As an aspiring inventor and engineer, Dyson decided to apply some of his experience to finding a solution and at the same time become one of the UK’s most famous start-ups. After all he’d already witnessed a cyclone tower for his employers that used a spinning motion to separate particles on a grand scale, but the question was whether this principle would work at a smaller level.
As we know now, it can and does. Dyson, then in his early 30s and struggling, and now worth a mere £7.8 billion, needed more than 5,000 prototypes and more than ten years to gain any real traction. The key was persistence and the appeal of a vacuum cleaner without a bag, which eventually led to the Dual Cyclone becoming the fastest ever selling vacuum cleaner in the UK.
It’s easy to assume that someone with the talent of Sir James will always make it, but for every great business idea there are thousands, or perhaps tens of thousands, that flounder through a combination of factors such as bad luck or communication. Then there are those who have a great idea that will change the world – and it stays in their head forever, through a lack of time, fear of embarrassment, or another excuse.
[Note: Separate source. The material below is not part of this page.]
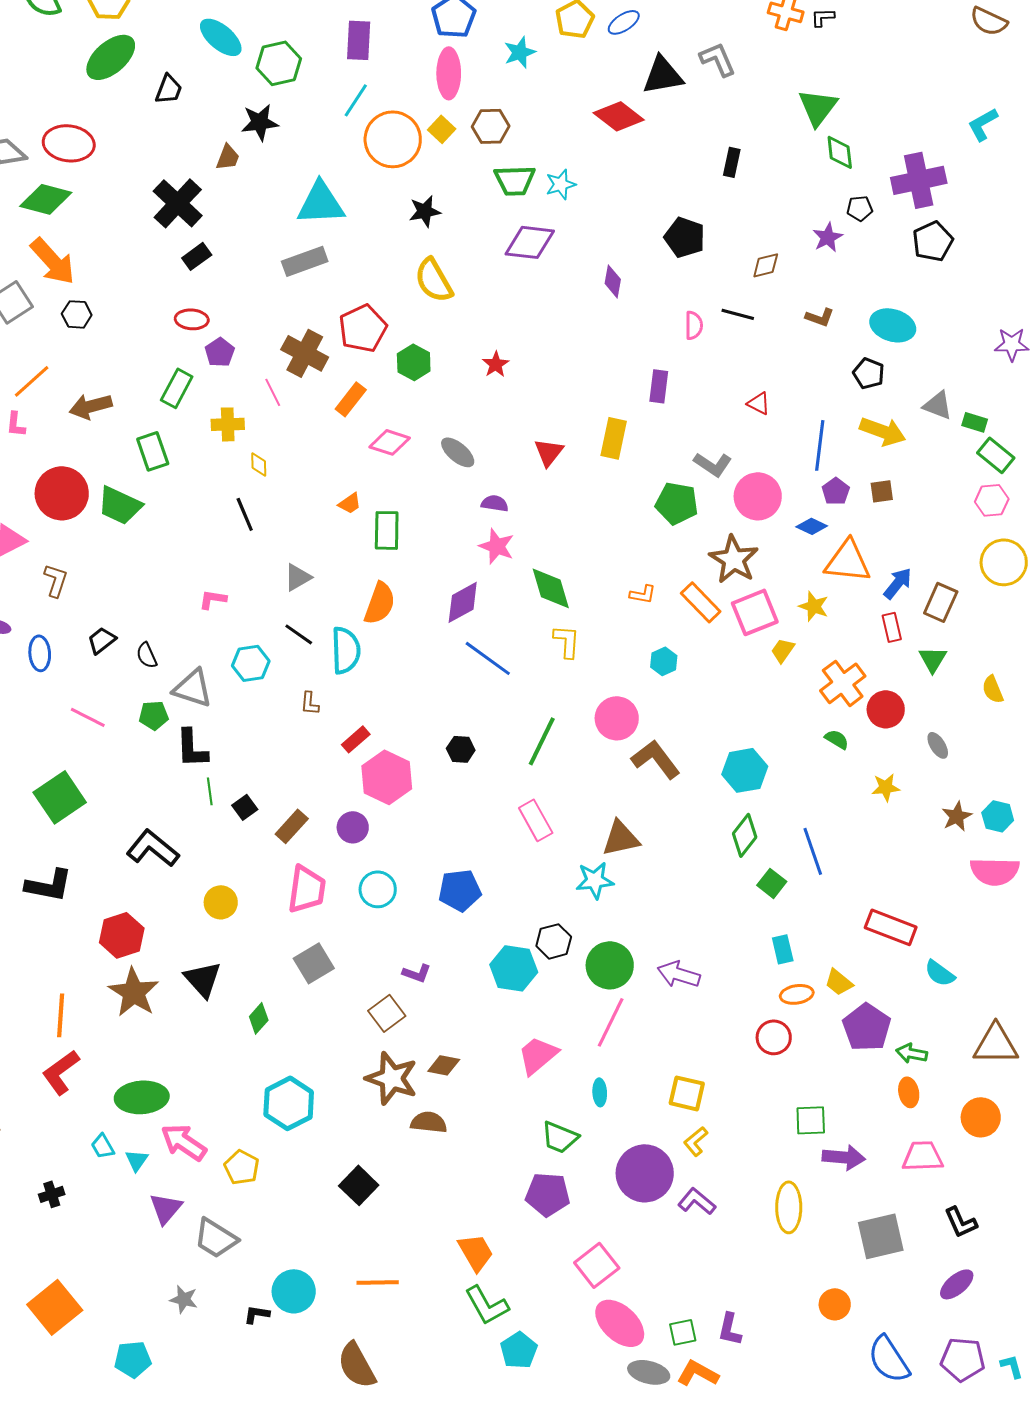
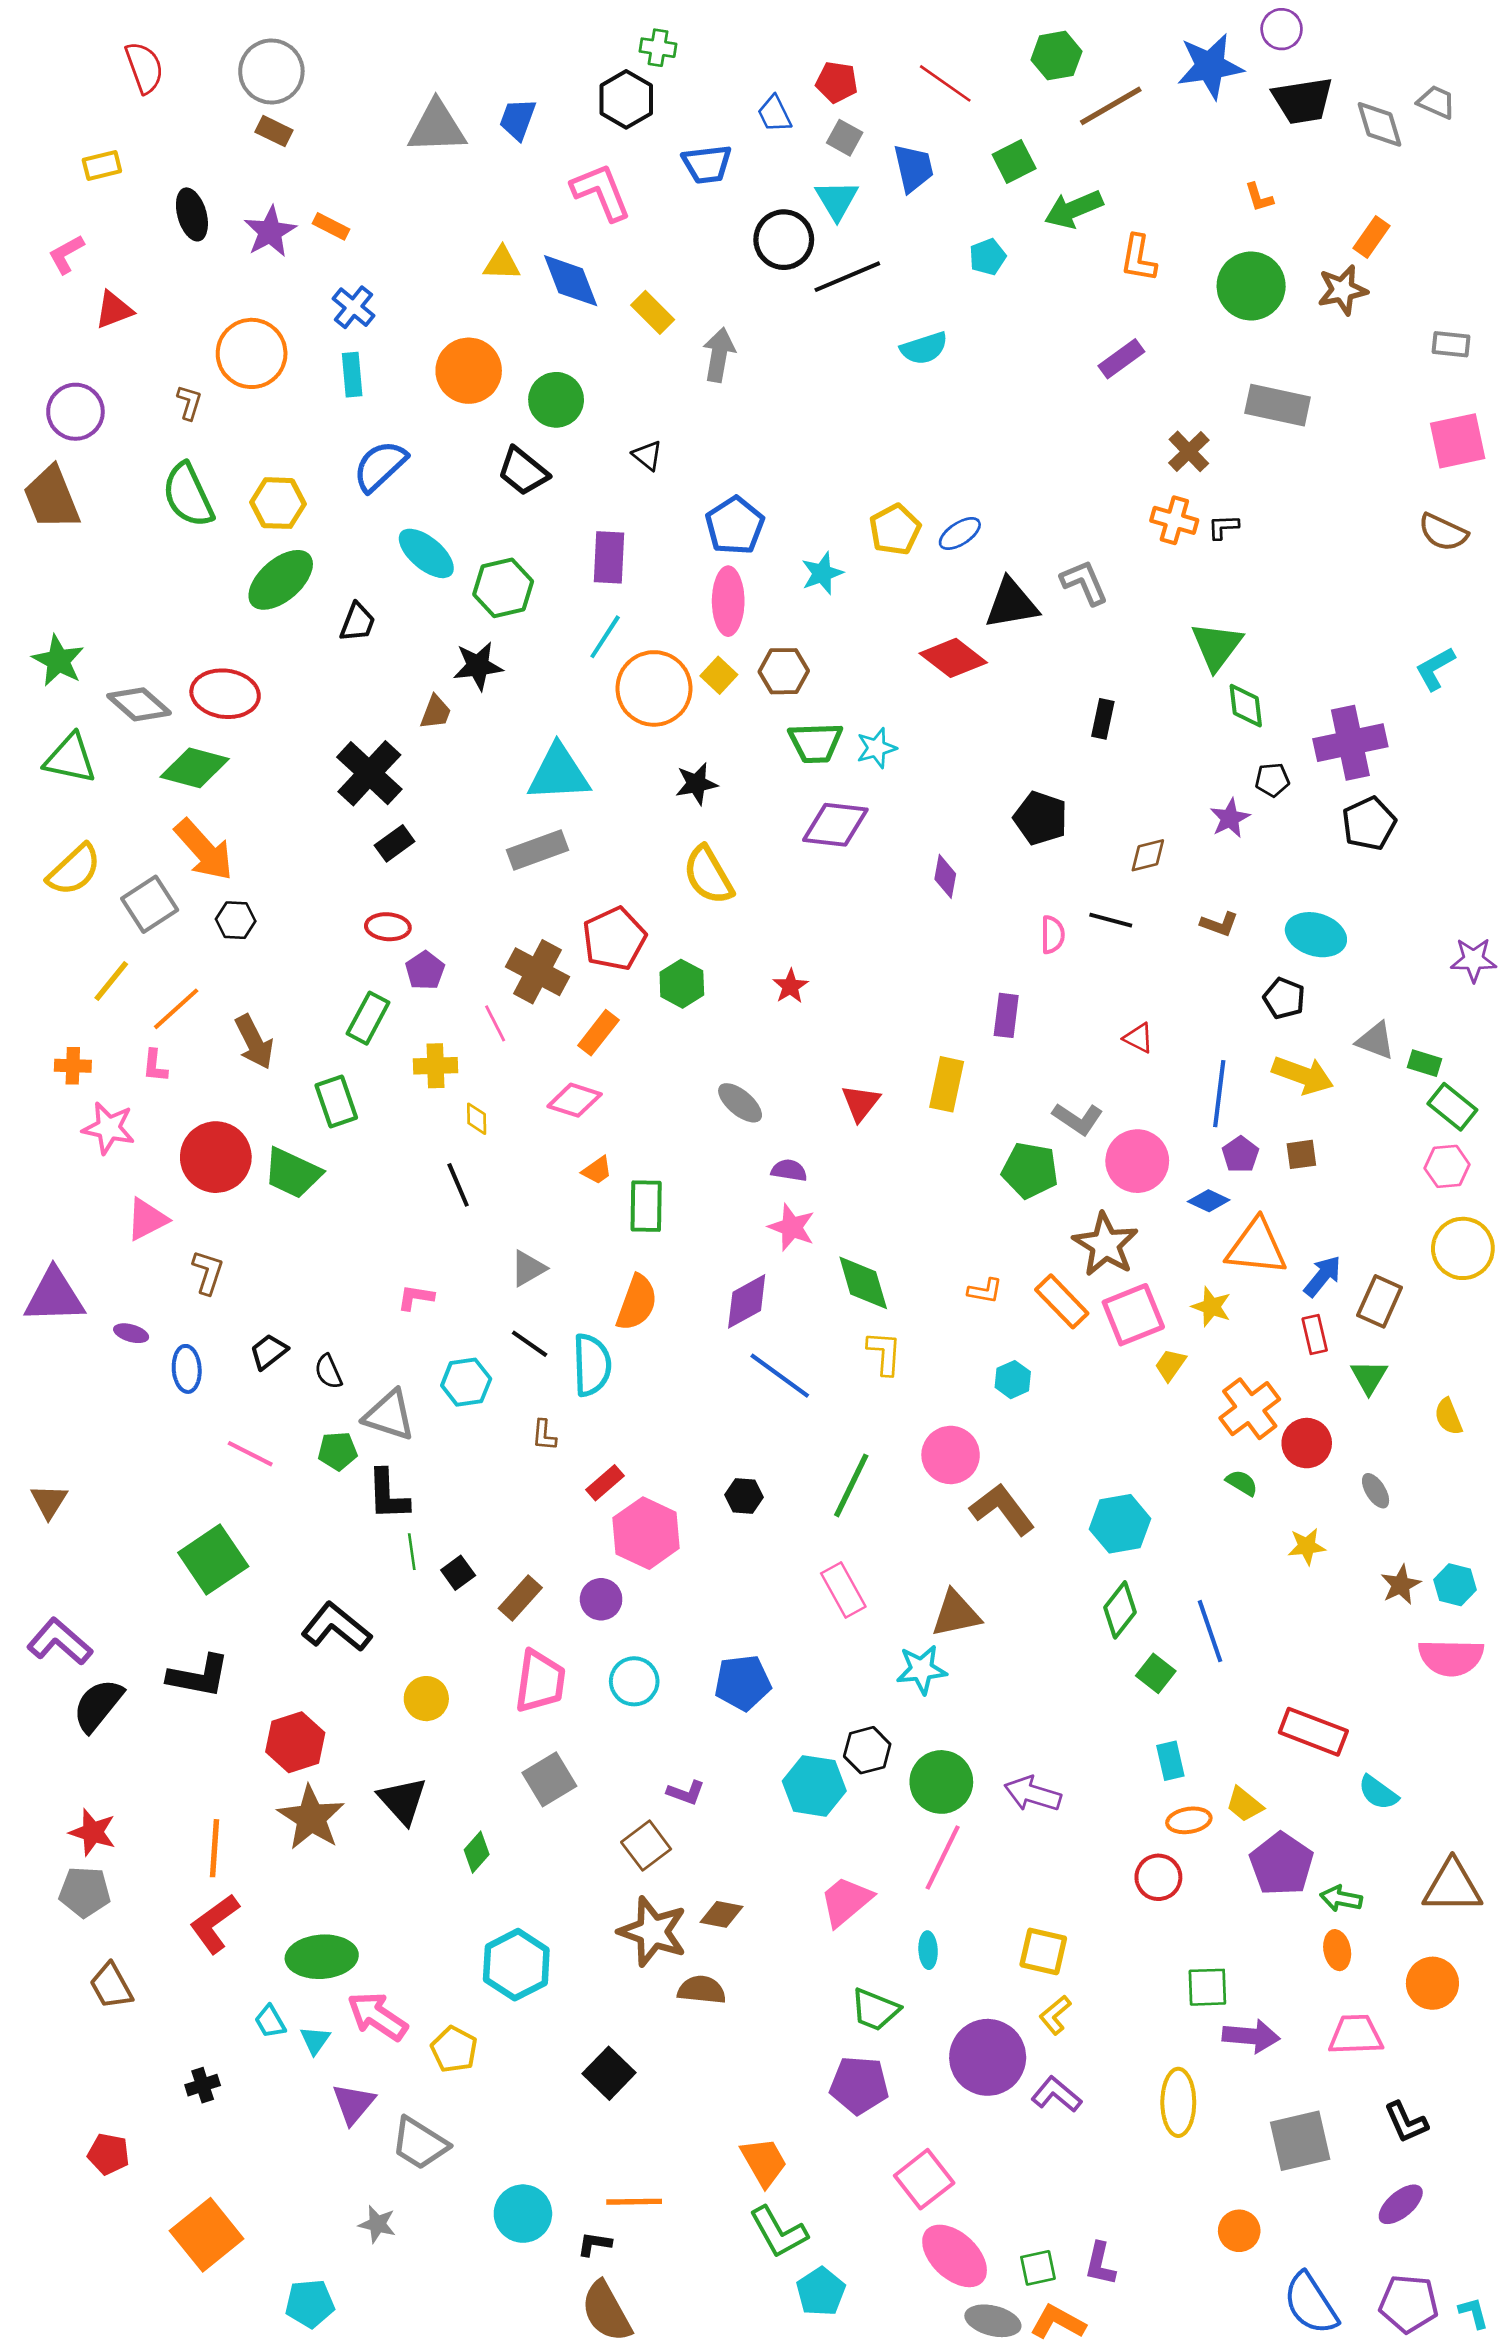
brown arrow: (91, 406) -> (254, 1042), turned -102
pink diamond: (390, 442) -> (575, 1100), moved
black L-shape: (257, 1314) -> (594, 2244), moved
One of these excuses is procrastination, working on an idea until it reaches perfection, rather than putting out a working, functioning model – otherwise known as an MVP (Minimum Viable Product). It’s understandable that someone might have an idealised image in their head, but working towards a perfect product and getting nothing out on the market will not make you money. In the time between the first day and the fully-formed product the market might change and someone might jump in there before you.
Take Amazon, for example. In 1994 Jeff Bezos left Wall Street to set up ‘Relentless.com’ with the plan of selling books online from his garage, via the nascent internet (although Bezos still thinks he was too late). That address still works although the name was swiftly changed, and Amazon (and possibly soon .Amazon) is still selling books – as well as planning to deliver using drones and acquiring Wholefoods. Bezos didn’t expect to make a profit for several years and was proved correct; 2001 was the turning point, when it became profitable in the first quarter to the tune of $5m. Last quarter’s profits? $724 million.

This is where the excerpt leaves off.